16 January 2007, 15:54 PM
  • New advertising rules, which brand cheese as junk food, are causing controversy in the industry

The new regulations, introduced this month by the television regulator, Ofcom, will ban broadcasters from advertising cheese during children’s TV programmes, or shows with a large number of child viewers. However, the new rules are being criticised as “dietary nannying gone mad” by Anthony Gibson, director of the National Farming Union.
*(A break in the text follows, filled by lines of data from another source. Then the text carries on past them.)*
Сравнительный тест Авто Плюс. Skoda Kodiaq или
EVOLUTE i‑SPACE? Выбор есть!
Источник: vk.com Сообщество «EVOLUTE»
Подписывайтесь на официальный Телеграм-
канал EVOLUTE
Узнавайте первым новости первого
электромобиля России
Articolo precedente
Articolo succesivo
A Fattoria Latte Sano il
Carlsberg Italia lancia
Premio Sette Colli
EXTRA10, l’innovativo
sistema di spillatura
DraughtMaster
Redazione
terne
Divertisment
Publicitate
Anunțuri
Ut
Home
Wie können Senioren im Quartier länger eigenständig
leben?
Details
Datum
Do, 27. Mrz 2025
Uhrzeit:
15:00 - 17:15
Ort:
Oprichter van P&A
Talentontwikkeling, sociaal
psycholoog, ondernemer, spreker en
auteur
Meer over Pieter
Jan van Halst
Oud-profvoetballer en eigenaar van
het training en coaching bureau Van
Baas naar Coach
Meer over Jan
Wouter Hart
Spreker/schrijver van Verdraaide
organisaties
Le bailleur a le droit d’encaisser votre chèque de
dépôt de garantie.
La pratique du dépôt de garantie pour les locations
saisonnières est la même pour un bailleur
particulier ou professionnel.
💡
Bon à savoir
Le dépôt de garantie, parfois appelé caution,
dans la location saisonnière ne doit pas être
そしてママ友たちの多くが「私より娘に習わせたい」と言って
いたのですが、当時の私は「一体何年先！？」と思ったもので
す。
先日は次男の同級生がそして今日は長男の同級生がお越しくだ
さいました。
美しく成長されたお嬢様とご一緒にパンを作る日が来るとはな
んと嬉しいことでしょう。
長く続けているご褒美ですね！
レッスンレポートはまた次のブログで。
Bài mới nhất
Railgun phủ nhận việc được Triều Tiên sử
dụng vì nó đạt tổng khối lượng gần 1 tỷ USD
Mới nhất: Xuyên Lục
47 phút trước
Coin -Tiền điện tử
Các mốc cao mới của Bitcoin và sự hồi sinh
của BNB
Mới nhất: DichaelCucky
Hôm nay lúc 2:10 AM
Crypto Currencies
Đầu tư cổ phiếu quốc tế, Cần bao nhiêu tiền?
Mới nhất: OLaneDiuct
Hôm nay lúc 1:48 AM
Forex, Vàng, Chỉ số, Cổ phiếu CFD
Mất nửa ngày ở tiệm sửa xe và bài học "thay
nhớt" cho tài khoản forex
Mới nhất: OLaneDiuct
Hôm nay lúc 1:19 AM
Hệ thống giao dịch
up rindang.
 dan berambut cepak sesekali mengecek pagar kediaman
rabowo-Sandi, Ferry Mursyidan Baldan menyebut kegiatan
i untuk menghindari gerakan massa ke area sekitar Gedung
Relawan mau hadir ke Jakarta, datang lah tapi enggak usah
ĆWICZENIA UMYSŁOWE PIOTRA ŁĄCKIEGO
He says the rules would be “thoroughly unhelpful to farmers” at a time when the dairy industry had been going through a very difficult 12 months. “Any wounds inflicted by our own authorities we can very well do without,” said Devon-based Mr Gibson. “It is not going to do anything to encourage the sales of cheese.”

The new advertising rules are part of a Government clampdown on junk-food advertising, aimed at reducing the exposure of children to food high in fat, salt and sugar. The ban comes in the wake of evidence that television commercials have an indirect influence on what children eat and are contributing to obesity in the young.

The Food Standards Agency used a nutrient profiling model to distinguish junk food from healthy food, which officially labelled cheese as more unhealthy than sugary cereals, full-fat crisps and cheeseburgers. It assessed the fat, sugar and salt content in a 100g or 100ml serving of food or drink. However, Nigel White, secretary of the British Cheese Board, commented, “The problem is that they [FSA criteria] are [based on] nutrients per 100 grammes, whereas the average serving size for cheese is about 35 grammes and on average children eat 15 grammes.

“Cheese is not a junk food; it’s a nutrient dense food that we’ve been eating safely for 1000s of years.”

Banning the advertising of cheeses during programmes designed for children has also been described as a “bonkers” idea, by Mary Quicke, of Quicke’s Traditional Cheese. She said, “It’s really quite difficult to design a diet with the right amount of calcium without a decent amount of cheese in it. It [cheese] is about a third fat, but it’s about the same as a lamb chop without the fat, or a portion of roast beef or a portion of chicken leg, without the skin.”